Oct 27, 2009

A long-term fix for science education

In Wall Street Journal three experts share their thoughts on how to improve math and science education in the US (Why we are failing math and science, Oct 26 2009). In short, they suggest:

  • recruit better teachers
  • spend more money to attract talent and reward excellence
  • use technology
  • scare people that if they don't compete with Chinese and Indians in education, they will fall behind
  • make K-12 education more competitive and bring business to education

Fear and business are certainly not good strategies, but these suggestions also ignore students as an active component of the system. Students need to value knowledge and education to succeed. So far science has been valued for its capabilities to drive business, medicine, technology, etc. "You see, science and math are very useful, because they can help you to become rich and successful. And they can help our country become richer and more powerful." This is a weak motivation to study math and science because a) connections are not that obvious, especially for children at a young age, b) there are other ways to become rich and successful.
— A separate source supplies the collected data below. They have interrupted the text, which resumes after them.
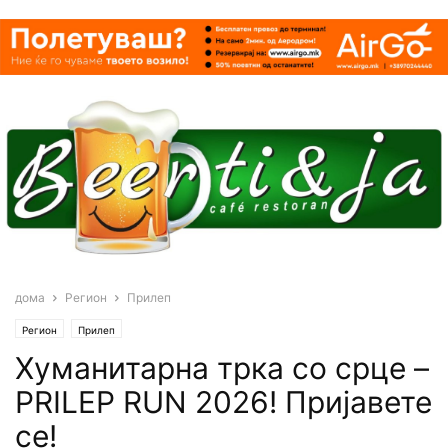
дома
Регион
Прилеп
Регион
Прилеп
Хуманитарна трка со срце –
PRILEP RUN 2026! Пријавете
се!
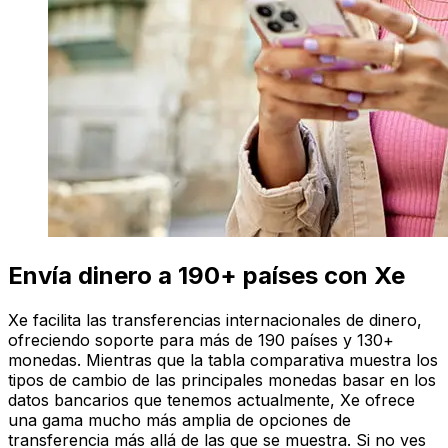
Envía dinero a 190+ países con Xe
Xe facilita las transferencias internacionales de dinero,
ofreciendo soporte para más de 190 países y 130+
monedas. Mientras que la tabla comparativa muestra los
tipos de cambio de las principales monedas basar en los
datos bancarios que tenemos actualmente, Xe ofrece
una gama mucho más amplia de opciones de
transferencia más allá de las que se muestra. Si no ves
Science and math are an essential part of overall learning that every person has to do. It's just part of everybody's life in contemporary society. Growing up includes learning to talk, count, read, think, do math, get some knowledge about how the world works. It is certainly not "fun" to learn and study, because it requires effort and perseverance. Yet one should study, not because there are great material and financial rewards for that, but because there is no other way. Knowledge and striving for knowledge are essential not as a means to something but as an end (a non-ending end). Unless this attitude is adopted, no money, genius teachers, or technology can fix any education system.